Course Dates (2 days):
Course Hours:
Cost:
Instructor: David Beazley
This course was part of the Summer of Rust. That has come and gone, but you can undertake the project yourself. I've posted a general overview on GitHub. Ask questions on the related discussion section for hints.
Returning home to his apartment, Graydon found that the elevator was out of order--AGAIN! "It's ridiculous", he thought, "that we computer people couldn't even make an elevator that works without crashing!" Graydon later went on to invent the programming language Rust.
Your task is a bit more mundane than that: You've been given the job of writing the software for controlling an elevator in Rust. Memory safety is a given, but you'll still need to ensure that your code doesn't crash, cause the elevator to shoot through the roof, or accidentally slice passengers in half. Elevators don't seem so complicated--they move up and down, stop from time to time, and have a panel of buttons. So, in some sense, they might be a close cousin of a toaster. How hard could it be?
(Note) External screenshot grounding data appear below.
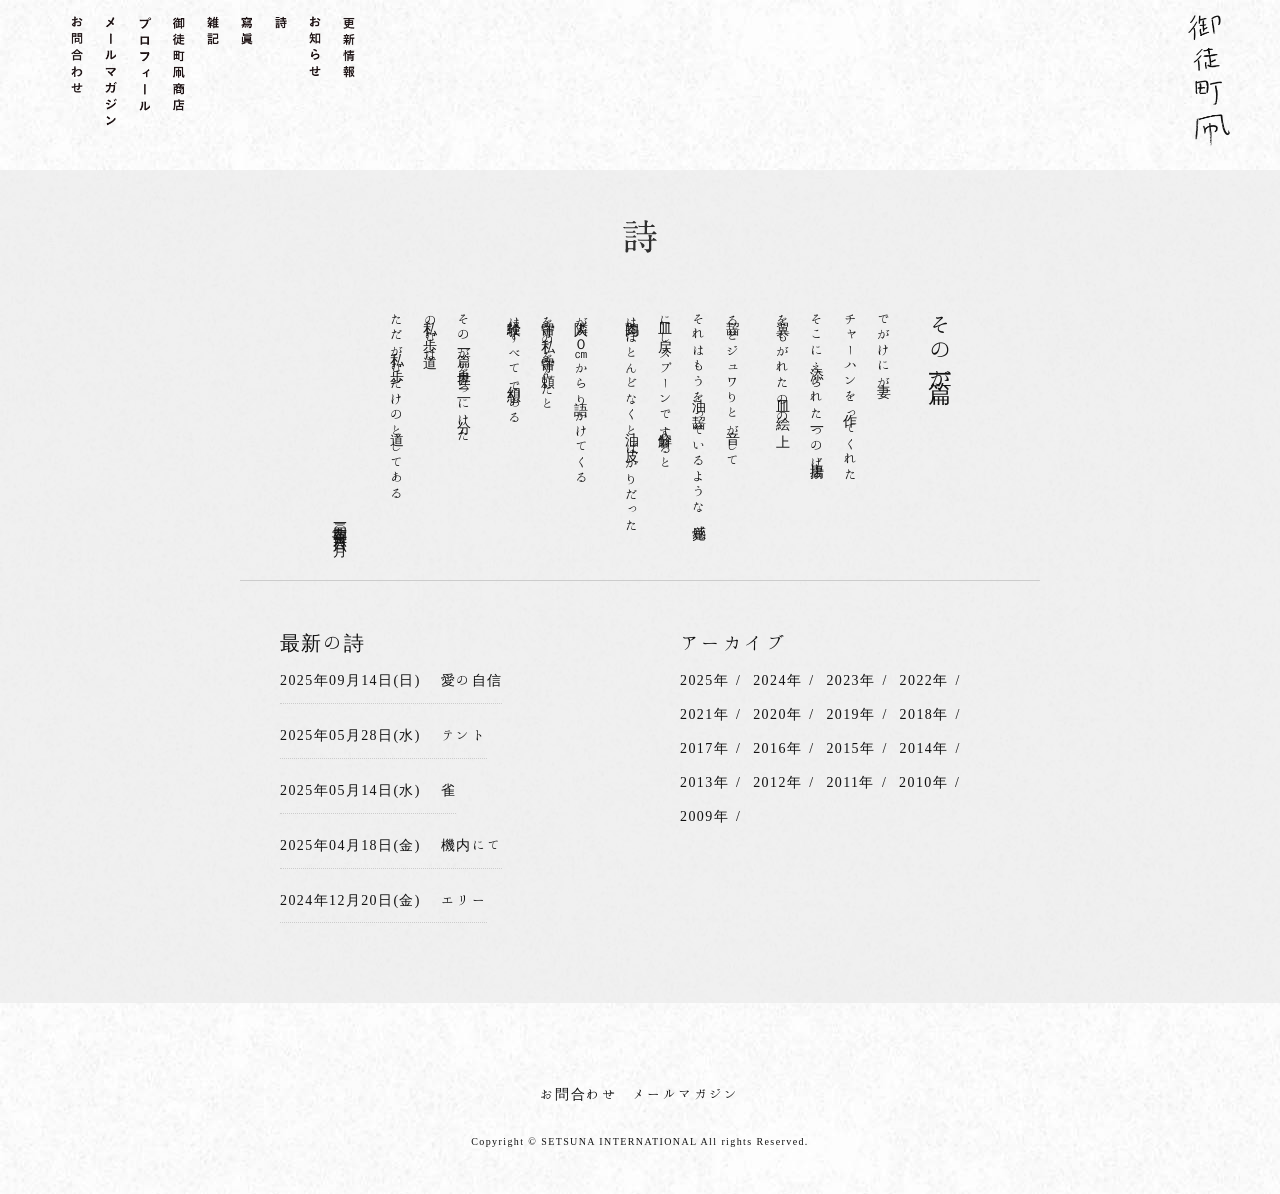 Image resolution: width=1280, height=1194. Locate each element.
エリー (464, 900)
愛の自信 (472, 680)
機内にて (472, 845)
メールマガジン (686, 1094)
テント (464, 735)
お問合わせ (578, 1094) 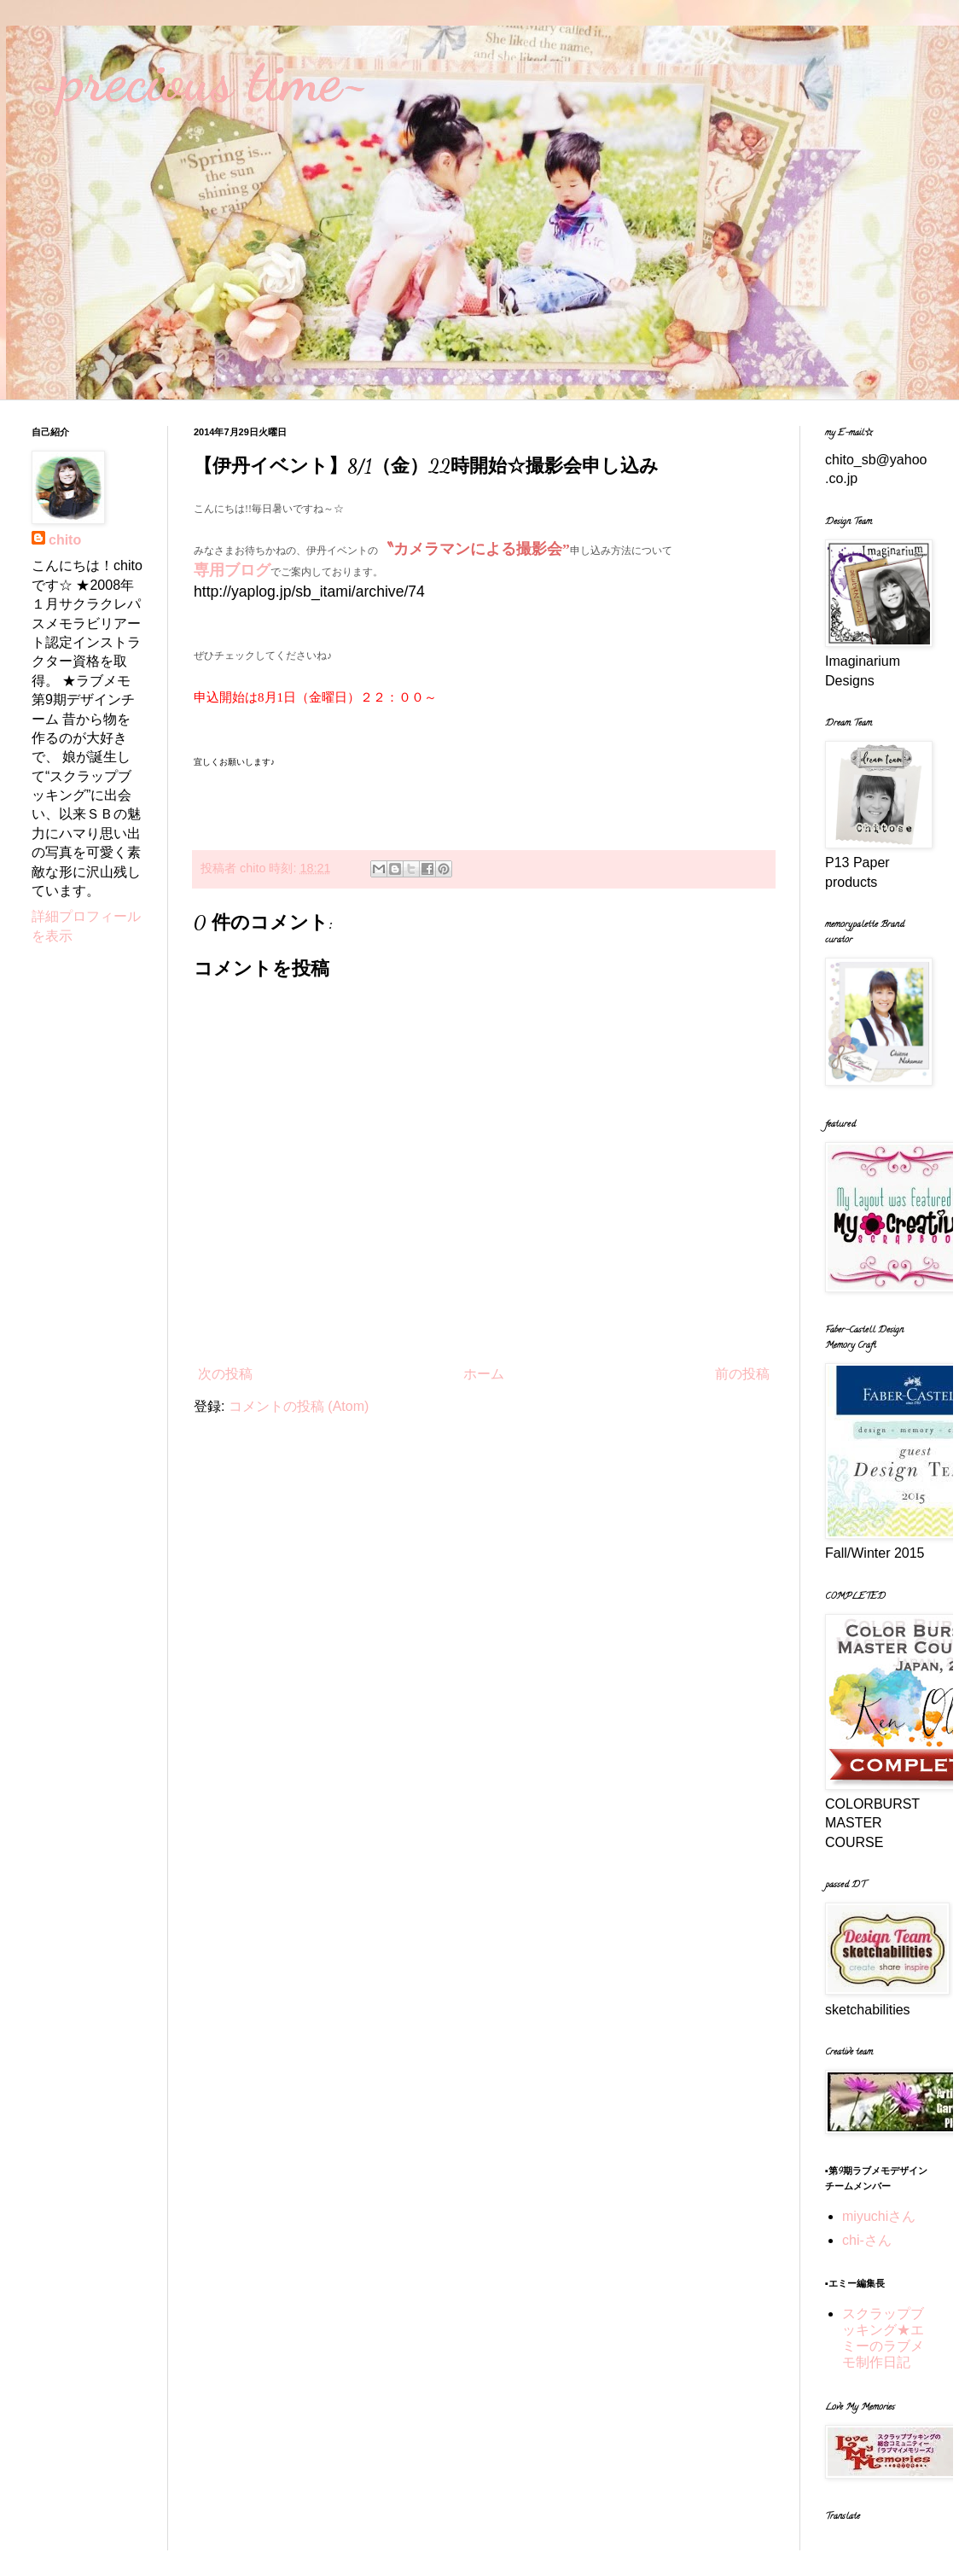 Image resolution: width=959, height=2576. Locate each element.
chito (65, 540)
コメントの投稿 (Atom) (299, 1406)
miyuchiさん (878, 2216)
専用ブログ (232, 570)
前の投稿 (742, 1374)
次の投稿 (225, 1374)
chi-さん (867, 2240)
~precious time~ (200, 80)
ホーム (483, 1374)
Elevators are much trickier than they look. Many a job-seeker have been defeated by some kind of "elevator question." Elevators are diabolical.
In this 2-day project course, your goal is to tackle my version of the infamous "elevator problem"--which is simply to write software that you think could be used to control a basic elevator according to the standard elevator algorithm. Aside from the challenge of doing this in Rust, you'll also be challenged by almost everything else including problem solving, design, and testing.
This course is for intermediate programmers who want to test their problem solving, modeling, design, and testing skills on a "modest" problem of curious difficulty. You don't need to be a Rust expert, but you should have some basic knowledge of setting up a project and knowing how to work with Rust data structures and functions.
The course starts with a general overview of the problem and a blank slate. From there, you'll probably go on to start making a huge mess of things. Much of the rest of the course will be about ways to NOT do that. Expect a significant amount of coding intermixed with group discussion and thinking through the problem. There are no powerpoint slides. This is not a passive course.
There is also no one "right way" to code the project as long as you can eventually convince others that it might be safe to ride on your elevator. This leads to a lot of possibilities concerning design alternatives, tradeoffs, and other matters. A major challenge concerns the difficulty of writing code that can be tested, debugged, and reasoned about.
This course is taught by David Beazley. David is probably best known in the Python world as the author of Python Distilled (Addison Wesley) and the Python Cookbook, 3rd Edition (O'Reilly Media). You might be wondering what would qualify him to teach a Rust course, but David is also a former University Professor, having formerly taught Operating Systems, Compilers, and Networks at the University of Chicago. In 2023 and 2024, he taught Programming Languages with Shriram Krishnamurthi at Brown University. If you must know, he's also trying to get better at Rust programming.